PKV mit Restless-legs-Syndrom

Wie wirkt sich diese Vorerkrankung auf Deine private Krankenversicherung aus?

Das Restless-Legs-Syndrom (RLS), auch bekannt als Willis-Ekbom-Krankheit, ist eine neurologische Störung, die durch einen unwiderstehlichen Drang, die Beine zu bewegen, gekennzeichnet ist, typischerweise begleitet von unangenehmen Empfindungen. Diese Empfindungen werden oft als Kribbeln, Krabbeln, Ziehen oder Schmerzen beschrieben. Die Symptome verschlimmern sich in der Regel während Ruhephasen oder Inaktivität, besonders am Abend oder in der Nacht, und werden durch Bewegung vorübergehend gelindert. Diese nächtliche Verschlimmerung führt oft zu erheblichen Schlafstörungen, Tagesmüdigkeit und einer eingeschränkten Lebensqualität.
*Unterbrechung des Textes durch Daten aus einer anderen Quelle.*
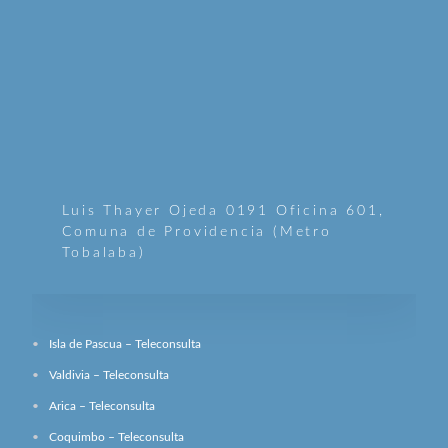
Luis Thayer Ojeda 0191 Oficina 601,
Comuna de Providencia (Metro
Tobalaba)
Isla de Pascua – Teleconsulta
Valdivia – Teleconsulta
Arica – Teleconsulta
Coquimbo – Teleconsulta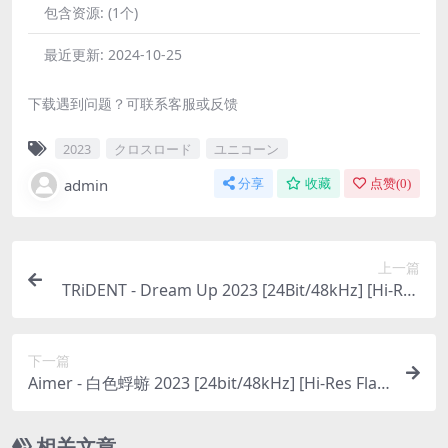
包含资源:
(1个)
最近更新:
2024-10-25
下载遇到问题？可联系客服或反馈
2023
クロスロード
ユニコーン
admin
分享
收藏
点赞(
0
)
上一篇
TRiDENT - Dream Up 2023 [24Bit/48kHz] [Hi-Res
Flac 250MB]
下一篇
Aimer - 白色蜉蝣 2023 [24bit/48kHz] [Hi-Res Flac
171MB]
相关文章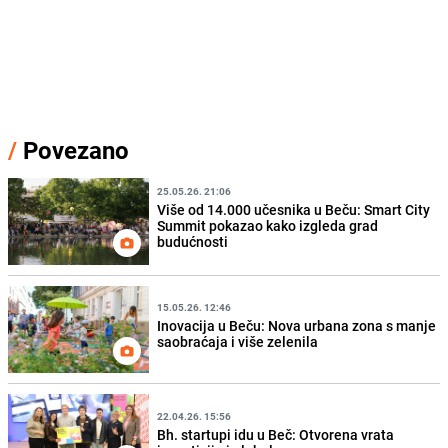
/
Povezano
25.05.26. 21:06
Više od 14.000 učesnika u Beču: Smart City
Summit pokazao kako izgleda grad
budućnosti
15.05.26. 12:46
Inovacija u Beču: Nova urbana zona s manje
saobraćaja i više zelenila
22.04.26. 15:56
Bh. startupi idu u Beč: Otvorena vrata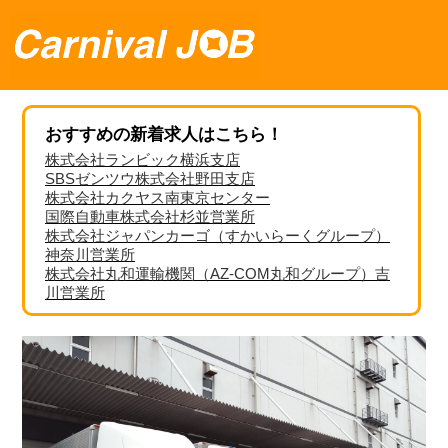
おすすめの新着求人はこちら！
株式会社ランビック横浜支店
SBSゼンツウ株式会社野田支店
株式会社カクヤス南東京センター
国際自動車株式会社杉並営業所
株式会社ジャパンカーゴ（すかいらーくグループ）
神奈川営業所
株式会社丸和運輸機関（AZ-COM丸和グループ）吉
川営業所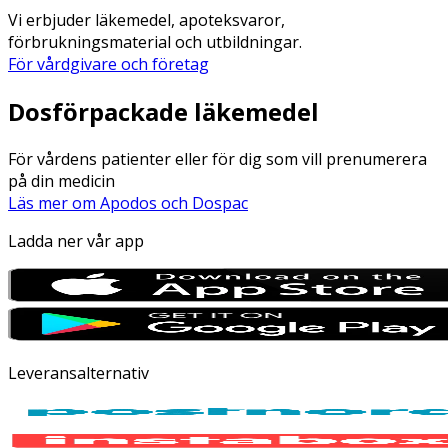
Vi erbjuder läkemedel, apoteksvaror,
förbrukningsmaterial och utbildningar.
För vårdgivare och företag
Dosförpackade läkemedel
För vårdens patienter eller för dig som vill prenumerera
på din medicin
Läs mer om Apodos och Dospac
Ladda ner vår app
Leveransalternativ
Die genaue Ursache ist unbekannt, es wird jedoch eine Dysfunktion der Dopamin-Signalwege im Gehirn und Eisenmangel vermutet.

PKV-Risikobewertung

Erhöhtes Risiko

Auswirkungen auf Deinen Versicherungsschutz

Krankheitsdauer (erstmalig)

Intermittierende Episoden, die anfangs Minuten bis Stunden dauern und einige Male pro Woche auftreten.

Krankheitsdauer (lebenslang)

Chronischer, lebenslanger Zustand mit schwankendem Schweregrad.

Behandlungskosten (erstmalig)

Gering bis moderat, hauptsächlich diagnostische Tests (z.B. Blutuntersuchungen) und rezeptfreie Mittel oder anfängliche verschreibungspflichtige Medikamente.

Behandlungskosten (lebenslang)

Moderat bis hoch, umfasst fortlaufende Medikation, regelmäßige Facharztkonsultationen und mögliche Untersuchungen von Schlafstörungen.

Mortalitätsrate

Sehr gering; RLS ist nicht direkt lebensbedrohlich, aber chronischer Schlafentzug kann die allgemeine Gesundheit beeinträchtigen.

Risiko für Folgeschäden

Hoch; umfasst chronischen Schlafentzug, Müdigkeit, erhöhtes Risiko für Depressionen, Angstzustände und eingeschränkte Lebensqualität.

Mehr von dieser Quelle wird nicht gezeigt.